Assistant Director of Admissions Daniel Grayson (LA `06), who posts content to the admissions office account (@TuftsAdmissions), has answered questions from prospective students via Twitter about topics like financial aid policy and the accuracy of college guides, breaking the traditional wall between the students who write college applications and the officials who read them.
But official Tufts Twitter accounts are not aimed solely at Jumbos past, present and future.
The Office of Public Relations (@TuftsPR) tweets links to press releases and articles featuring Tufts students and professors to 343 followers, as of yesterday, including members of the news media, according to Kim Thurler, the director of public relations for Tufts' Medford/Somerville campus.
"[We] need to communicate through channels that our key audiences are using, [and] social media are an increasing part of that mix," Thurler said. "If they're using Twitter or other social media, Tufts needs to be there."

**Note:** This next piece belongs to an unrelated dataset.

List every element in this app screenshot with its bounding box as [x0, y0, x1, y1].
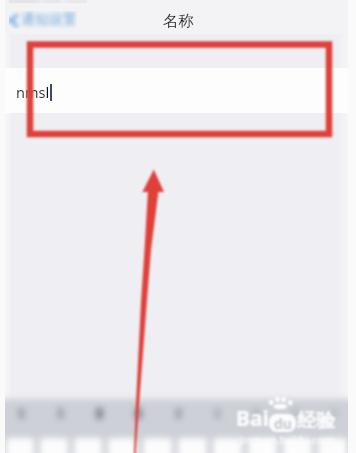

Twitter is not the only social media tool Tufts is utilizing, though, nor is it the final online frontier.
The university updates a general Facebook fan page as well as a page managed by the admissions office and intended for prospective students. And university communications officials are keeping their eyes open for emerging sites.
"Things in social media can change very quickly. Things crop up all the time," Vescera, who is looking into the location-tracking website Foursquare, said. "We're certainly not only relying on the existing, currently popular sites."
Cohen explained that the importance of Twitter lies in its present popularity.
"I think that Tufts will continue to explore social media as long as it is relevant," Cohen said. "And right now, it is highly relevant."